[PROVIDED DATA — start]

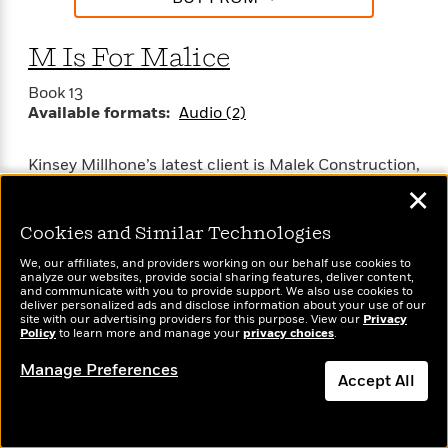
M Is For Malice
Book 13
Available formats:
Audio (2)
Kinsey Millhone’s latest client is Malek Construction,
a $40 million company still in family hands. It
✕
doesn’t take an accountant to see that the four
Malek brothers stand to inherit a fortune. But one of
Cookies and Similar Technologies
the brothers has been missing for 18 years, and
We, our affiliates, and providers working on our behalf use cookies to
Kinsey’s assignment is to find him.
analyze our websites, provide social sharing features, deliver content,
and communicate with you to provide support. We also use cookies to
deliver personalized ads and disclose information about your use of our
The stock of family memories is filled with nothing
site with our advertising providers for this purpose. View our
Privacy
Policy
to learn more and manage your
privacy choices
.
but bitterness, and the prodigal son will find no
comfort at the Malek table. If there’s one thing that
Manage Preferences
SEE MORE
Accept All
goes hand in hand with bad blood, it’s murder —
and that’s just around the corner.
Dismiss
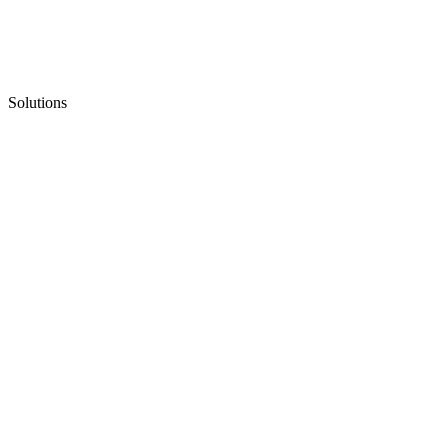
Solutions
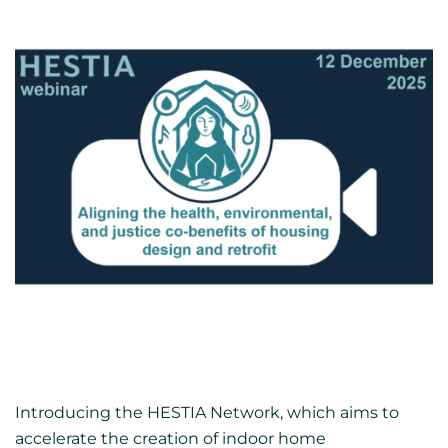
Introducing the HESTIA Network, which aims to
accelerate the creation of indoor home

[PROVIDED DATA — finish]

WHAT TO DO> Find the lines of the listing above that hold "providers". Please copy them.

WORKED SOLUTION>
We, our affiliates, and providers working on our behalf use cookies to
site with our advertising providers for this purpose. View our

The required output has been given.